-- Data under study follows --
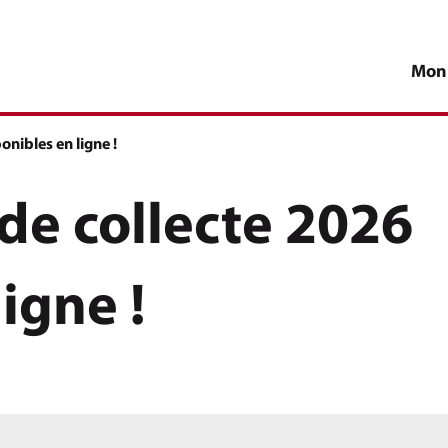
Mon
onibles en ligne !
 de collecte 2026
igne !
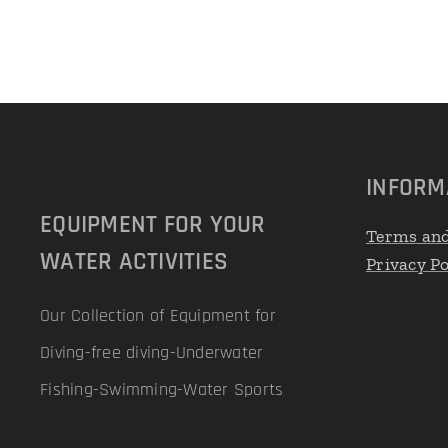
INFORM
EQUIPMENT FOR YOUR
Terms and
WATER ACTIVITIES
Privacy Po
Our Collection of Equipment for
Diving-free diving-Underwater
Fishing-Swimming-Water Sports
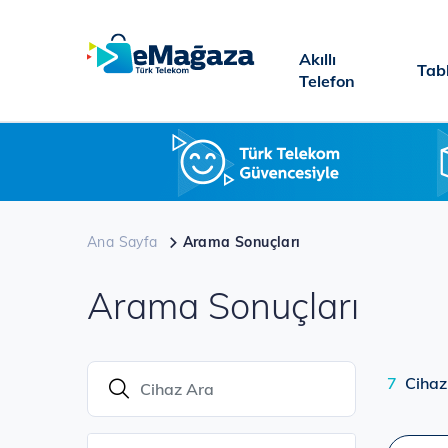
Ana
içeriğe
Akıllı
atla
Tab
Telefon
Ana Sayfa
Arama Sonuçları
Arama Sonuçları
7
Cihaz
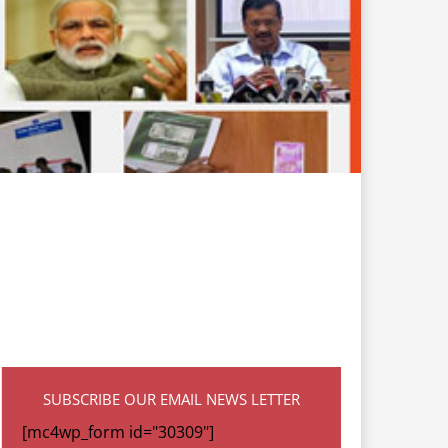
SUBSCRIBE OUR EMAIL NEWS LETTER
[mc4wp_form id="30309"]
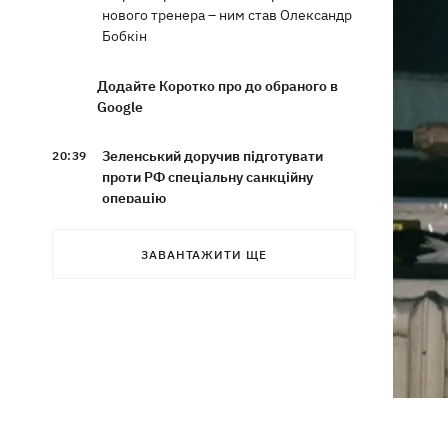
нового тренера – ним став Олександр
Бобкін
Додайте Коротко про до обраного в
Google
Зеленський доручив підготувати
20:39
проти РФ спеціальну санкційну
операцію
Дрони СБУ вразили два кораблі ФСБ
20:12
ЗАВАНТАЖИТИ ЩЕ
РФ "Балаклава" та "Керч"
Зеленський підписав укази про
19:40
звільнення ще чотирьох послів
Сердечко не витримало - внаслідок
19:19
атаки РФ у притулку на Київщині
загинули собаки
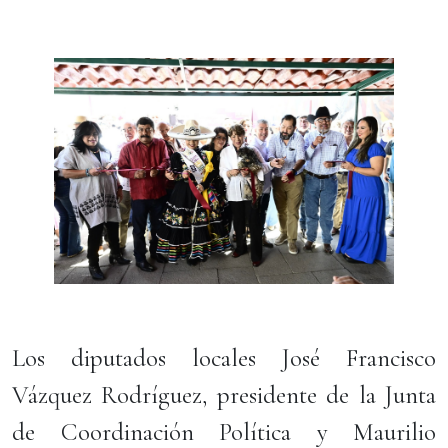
Los diputados locales José Francisco
Vázquez Rodríguez, presidente de la Junta
de Coordinación Política y Maurilio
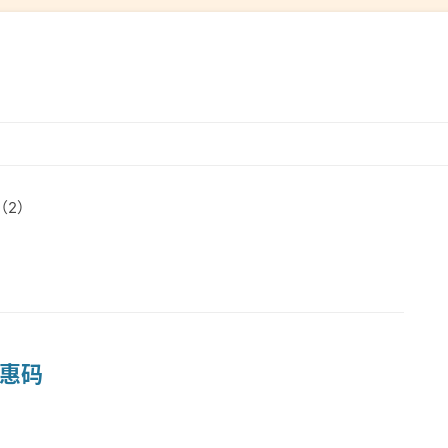
跳
转
到
（2）
内
容
优惠码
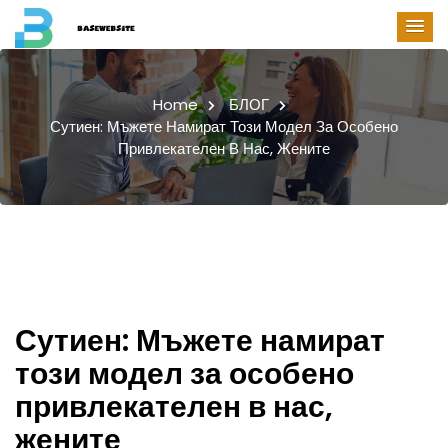
Home
БЛОГ
Сутиен: Мъжете Намират Този Модел За Особено
Привлекателен В Нас, Жените
Сутиен: Мъжете намират
този модел за особено
привлекателен в нас,
жените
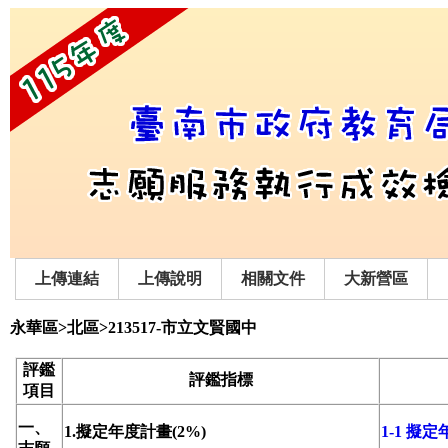
上傳連結
上傳說明
相關文件
大新營區
永華區>北區>213517-市立文賢國中
評鑑
評鑑指標
項目
一、
1.擬定年度計畫(2%)
1-1 擬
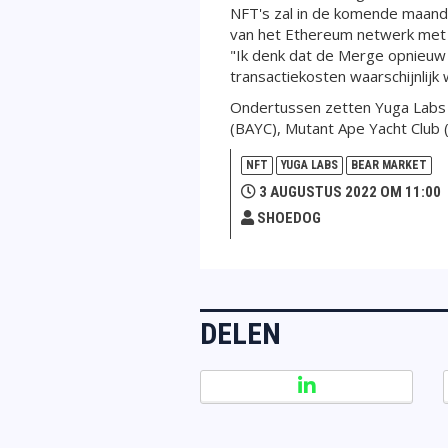
NFT's zal in de komende maand
van het Ethereum netwerk met 
"Ik denk dat de Merge opnieuw 
transactiekosten waarschijnlijk w
Ondertussen zetten Yuga Labs pr
(BAYC), Mutant Ape Yacht Club (
NFT
YUGA LABS
BEAR MARKET
3 AUGUSTUS 2022 OM 11:00
SHOEDOG
DELEN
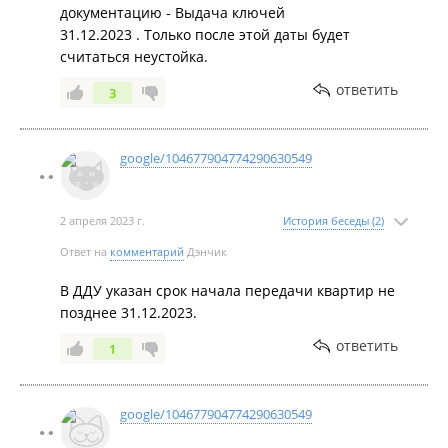
документацию - Выдача ключей
31.12.2023 . Только после этой даты будет
считаться неустойка.
Апрель 2020
ответить
3
google/104677904774290630549
2 апреля 2023 г.
История беседы (2)
Март 2020
Ответ на
комментарий
Дэнчик
В ДДУ указан срок начала передачи квартир не
позднее 31.12.2023.
ответить
1
google/104677904774290630549
Февраль 2020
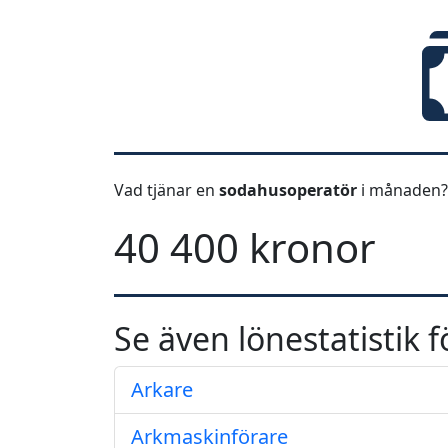
Vad tjänar en
sodahusoperatör
i månaden?
40 400 kronor
Se även lönestatistik f
Arkare
Arkmaskinförare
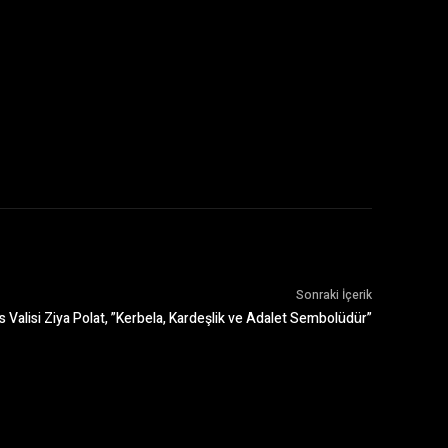
Sonraki İçerik
s Valisi Ziya Polat, ​”Kerbela, Kardeşlik ve Adalet Sembolüdür”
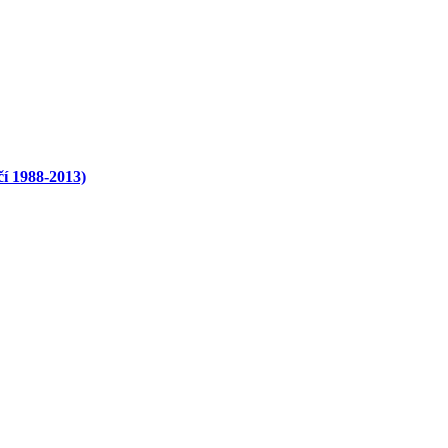
čí 1988-2013)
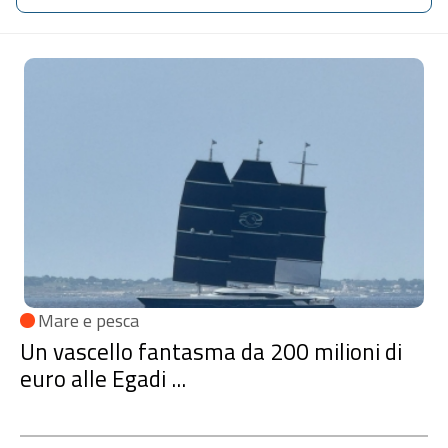
Sezione
Notizie
Mare e pesca
Un vascello fantasma da 200 milioni di
euro alle Egadi ...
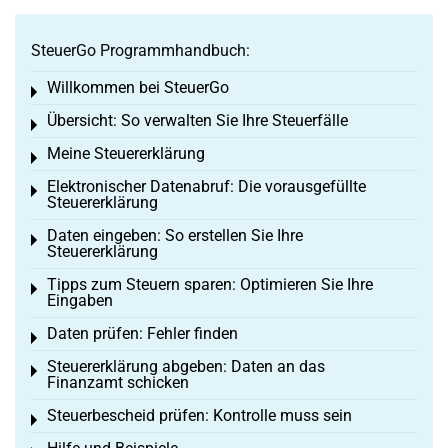
SteuerGo Programmhandbuch:
Willkommen bei SteuerGo
Toggle menu
Übersicht: So verwalten Sie Ihre Steuerfälle
Toggle menu
Meine Steuererklärung
Toggle menu
Elektronischer Datenabruf: Die vorausgefüllte
Toggle menu
Steuererklärung
Daten eingeben: So erstellen Sie Ihre
Toggle menu
Steuererklärung
Tipps zum Steuern sparen: Optimieren Sie Ihre
Toggle menu
Eingaben
Daten prüfen: Fehler finden
Toggle menu
Steuererklärung abgeben: Daten an das
Toggle menu
Finanzamt schicken
Steuerbescheid prüfen: Kontrolle muss sein
Toggle menu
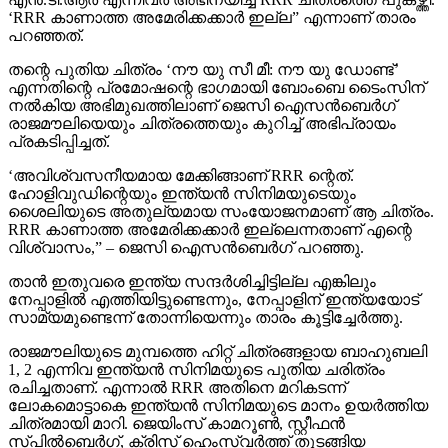
‘RRR കാണാത്ത അമേരിക്കക്കാര്‍ ഇല്ല” എന്നാണ് താരം
പറഞ്ഞത്.
തന്റെ പുതിയ ചിത്രം ‘നൗ യു സീ മീ: നൗ യു ഡോണ്ട്’
എന്നതിന്റെ പ്രമോഷന്റെ ഭാഗമായി ബോംബെ ടൈംസിന്
നല്‍കിയ അഭിമുഖത്തിലാണ് ജെസി ഐസന്‍ബെര്‍ഗ്
രാജമൗലിയെയും ചിത്രത്തെയും കുറിച്ച് അഭിപ്രായം
പ്രകടിപ്പിച്ചത്.
‘അവിശ്വസനീയമായ മേക്കിങ്ങാണ് RRR ന്റെത്.
ഹോളിവുഡിന്റെയും ഇന്ത്യന്‍ സിനിമയുടെയും
ശൈലിയുടെ അതുല്യമായ സംയോജനമാണ് ആ ചിത്രം.
RRR കാണാത്ത അമേരിക്കക്കാര്‍ ഇല്ലെന്നതാണ് എന്റെ
വിശ്വാസം,” – ജെസി ഐസന്‍ബെര്‍ഗ് പറഞ്ഞു.
താന്‍ ഇതുവരെ ഇന്ത്യ സന്ദര്‍ശിച്ചിട്ടില്ല എങ്കിലും
നേപ്പാളില്‍ എത്തിയിട്ടുണ്ടെന്നും, നേപ്പാളിന് ഇന്ത്യയോട്
സാമ്യമുണ്ടെന്ന് തോന്നിയെന്നും താരം കൂട്ടിച്ചേര്‍ത്തു.
രാജമൗലിയുടെ മുമ്പത്തെ ഹിറ്റ് ചിത്രങ്ങളായ ബാഹുബലി
1, 2 എന്നിവ ഇന്ത്യന്‍ സിനിമയുടെ പുതിയ ചരിത്രം
രചിച്ചതാണ്. എന്നാല്‍ RRR അതിനെ മറികടന്ന്
ലോകമൊട്ടാകെ ഇന്ത്യന്‍ സിനിമയുടെ മാനം ഉയര്‍ത്തിയ
ചിത്രമായി മാറി. ജെയിംസ് കാമറൂണ്‍, സ്റ്റീഫന്‍
സ്പില്‍ബെര്‍ഗ്, ക്രിസ് ഹെംസ്വര്‍ത്ത് തുടങ്ങിയ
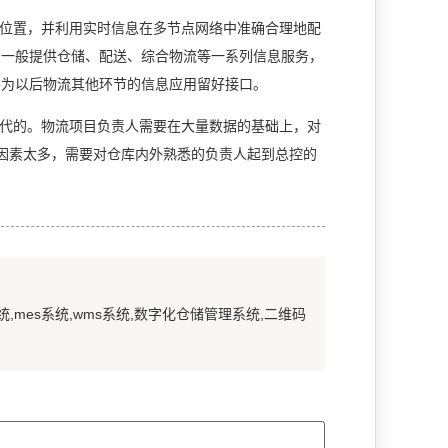
位置，并利用实时信息在多节点网络中准确合理地配
司一般提供仓储、配送、综合物流等一系列信息服务，
要为以后物流其他环节的信息应用留好接口。
代的。物流项目负责人需要在大量数据的基础上，对
因素太多，需要对仓库内外熟悉的负责人起到总控的
统,mes系统,wms系统,数字化仓储管理系统,二维码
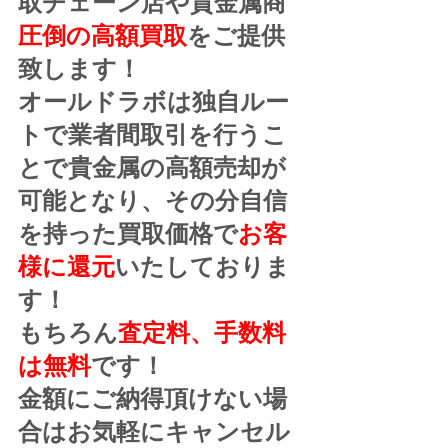
取チェーン店や貴金属商
圧倒の高額買取
をご提供
致します！
オールドラボは独自ルー
トで業者間取引を行うこ
とで貴金属の高額売却が
可能となり、その分自信
を持った買取価格で
お客
様に還元
いたしておりま
す！
もちろん
査定料、手数料
は無料
です！
金額にご納得頂けない場
合はお気軽にキャンセル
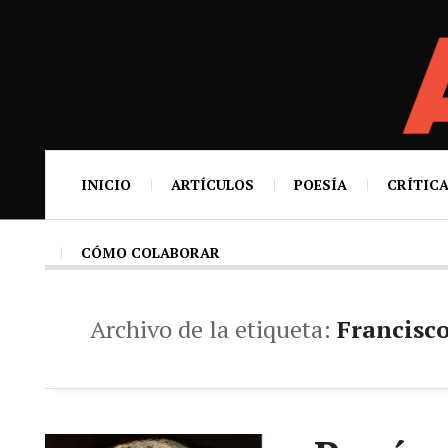
INICIO
ARTÍCULOS
POESÍA
CRÍTICA
CÓMO COLABORAR
Archivo de la etiqueta:
Francisc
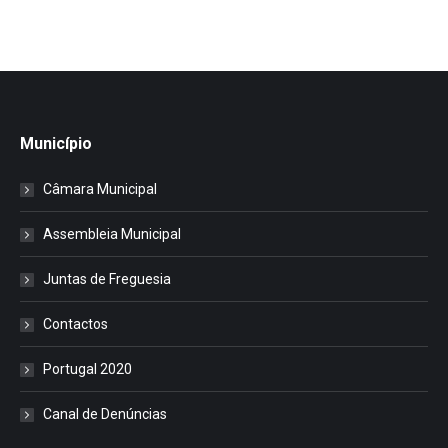
Município
Câmara Municipal
Assembleia Municipal
Juntas de Freguesia
Contactos
Portugal 2020
Canal de Denúncias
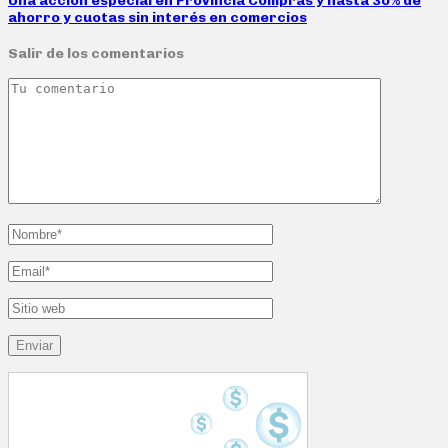
Una acción especial en Provincia Compras y hasta 30% de
ahorro y cuotas sin interés en comercios
Salir de los comentarios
-- Data under study concluded --
Output the data exactly. Leave every picture out.

- _Answer below_:
Mon
onibles en ligne !
 de collecte 2026
igne !
INFORM
EQUIPMENT FOR YOUR
Terms and
WATER ACTIVITIES
Privacy Po
Our Collection of Equipment for
Diving-free diving-Underwater
Fishing-Swimming-Water Sports
Ana
içeriğe
Akıllı
atla
Tab
Telefon
Ana Sayfa
Arama Sonuçları
Arama Sonuçları
7
Cihaz
SUBSCRIBE OUR EMAIL NEWS LETTER
[mc4wp_form id="30309"]
нового тренера – ним став Олександр
Бобкін
Додайте Коротко про до обраного в
Google
Зеленський доручив підготувати
20:39
проти РФ спеціальну санкційну
операцію
Дрони СБУ вразили два кораблі ФСБ
20:12
ЗАВАНТАЖИТИ ЩЕ
РФ "Балаклава" та "Керч"
Зеленський підписав укази про
19:40
звільнення ще чотирьох послів
Сердечко не витримало - внаслідок
19:19
атаки РФ у притулку на Київщині
загинули собаки
Los diputados locales José Francisco
Vázquez Rodríguez, presidente de la Junta
de Coordinación Política y Maurilio
跳
转
到
（2）
内
容
优惠码
Home
БЛОГ
Сутиен: Мъжете Намират Този Модел За Особено
Привлекателен В Нас, Жените
Сутиен: Мъжете намират
този модел за особено
привлекателен в нас,
жените
上傳連結
上傳說明
相關文件
大新營區
永華區>北區>213517-市立文賢國中
評鑑
評鑑指標
項目
一、
1.擬定年度計畫(2%)
1-1 擬
NFT's zal in de komende maand
van het Ethereum netwerk met 
"Ik denk dat de Merge opnieuw 
transactiekosten waarschijnlijk w
Ondertussen zetten Yuga Labs pr
(BAYC), Mutant Ape Yacht Club (
NFT
YUGA LABS
BEAR MARKET
3 AUGUSTUS 2022 OM 11:00
SHOEDOG
DELEN
документацию - Выдача ключей
31.12.2023 . Только после этой даты будет
считаться неустойка.
Апрель 2020
ответить
3
google/104677904774290630549
2 апреля 2023 г.
История беседы (2)
Март 2020
Ответ на
комментарий
Дэнчик
В ДДУ указан срок начала передачи квартир не
позднее 31.12.2023.
ответить
1
google/104677904774290630549
Февраль 2020
Vad tjänar en
sodahusoperatör
i månaden?
40 400 kronor
Se även lönestatistik f
Arkare
Arkmaskinförare
Sonraki İçerik
s Valisi Ziya Polat, ​”Kerbela, Kardeşlik ve Adalet Sembolüdür”
čí 1988-2013)
Sezione
Notizie
Mare e pesca
Un vascello fantasma da 200 milioni di
euro alle Egadi ...
SteuerGo Programmhandbuch:
Willkommen bei SteuerGo
Toggle menu
Übersicht: So verwalten Sie Ihre Steuerfälle
Toggle menu
Meine Steuererklärung
Toggle menu
Elektronischer Datenabruf: Die vorausgefüllte
Toggle menu
Steuererklärung
Daten eingeben: So erstellen Sie Ihre
Toggle menu
Steuererklärung
Tipps zum Steuern sparen: Optimieren Sie Ihre
Toggle menu
Eingaben
Daten prüfen: Fehler finden
Toggle menu
Steuererklärung abgeben: Daten an das
Toggle menu
Finanzamt schicken
Steuerbescheid prüfen: Kontrolle muss sein
Toggle menu
‘RRR കാണാത്ത അമേരിക്കക്കാര്‍ ഇല്ല” എന്നാണ് താരം
പറഞ്ഞത്.
തന്റെ പുതിയ ചിത്രം ‘നൗ യു സീ മീ: നൗ യു ഡോണ്ട്’
എന്നതിന്റെ പ്രമോഷന്റെ ഭാഗമായി ബോംബെ ടൈംസിന്
നല്‍കിയ അഭിമുഖത്തിലാണ് ജെസി ഐസന്‍ബെര്‍ഗ്
രാജമൗലിയെയും ചിത്രത്തെയും കുറിച്ച് അഭിപ്രായം
പ്രകടിപ്പിച്ചത്.
‘അവിശ്വസനീയമായ മേക്കിങ്ങാണ് RRR ന്റെത്.
ഹോളിവുഡിന്റെയും ഇന്ത്യന്‍ സിനിമയുടെയും
ശൈലിയുടെ അതുല്യമായ സംയോജനമാണ് ആ ചിത്രം.
RRR കാണാത്ത അമേരിക്കക്കാര്‍ ഇല്ലെന്നതാണ് എന്റെ
വിശ്വാസം,” – ജെസി ഐസന്‍ബെര്‍ഗ് പറഞ്ഞു.
താന്‍ ഇതുവരെ ഇന്ത്യ സന്ദര്‍ശിച്ചിട്ടില്ല എങ്കിലും
നേപ്പാളില്‍ എത്തിയിട്ടുണ്ടെന്നും, നേപ്പാളിന് ഇന്ത്യയോട്
സാമ്യമുണ്ടെന്ന് തോന്നിയെന്നും താരം കൂട്ടിച്ചേര്‍ത്തു.
രാജമൗലിയുടെ മുമ്പത്തെ ഹിറ്റ് ചിത്രങ്ങളായ ബാഹുബലി
1, 2 എന്നിവ ഇന്ത്യന്‍ സിനിമയുടെ പുതിയ ചരിത്രം
രചിച്ചതാണ്. എന്നാല്‍ RRR അതിനെ മറികടന്ന്
ലോകമൊട്ടാകെ ഇന്ത്യന്‍ സിനിമയുടെ മാനം ഉയര്‍ത്തിയ
ചിത്രമായി മാറി. ജെയിംസ് കാമറൂണ്‍, സ്റ്റീഫന്‍
സ്പില്‍ബെര്‍ഗ്, ക്രിസ് ഹെംസ്വര്‍ത്ത് തുടങ്ങിയ
位置，并利用实时信息在多节点网络中准确合理地配
司一般提供仓储、配送、综合物流等一系列信息服务，
要为以后物流其他环节的信息应用留好接口。
代的。物流项目负责人需要在大量数据的基础上，对
因素太多，需要对仓库内外熟悉的负责人起到总控的
统,mes系统,wms系统,数字化仓储管理系统,二维码
取チェーン店や貴金属商
圧倒の高額買取
をご提供
致します！
オールドラボは独自ルー
トで業者間取引を行うこ
とで貴金属の高額売却が
可能となり、その分自信
を持った買取価格で
お客
様に還元
いたしておりま
す！
もちろん
査定料、手数料
は無料
です！
金額にご納得頂けない場
合はお気軽にキャンセル
INICIO
ARTÍCULOS
POESÍA
CRÍTICA
CÓMO COLABORAR
Archivo de la etiqueta:
Francisc
Município
Câmara Municipal
Assembleia Municipal
Juntas de Freguesia
Contactos
Portugal 2020
Canal de Denúncias
Una acción especial en Provincia Compras y hasta 30% de
ahorro y cuotas sin interés en comercios
Salir de los comentarios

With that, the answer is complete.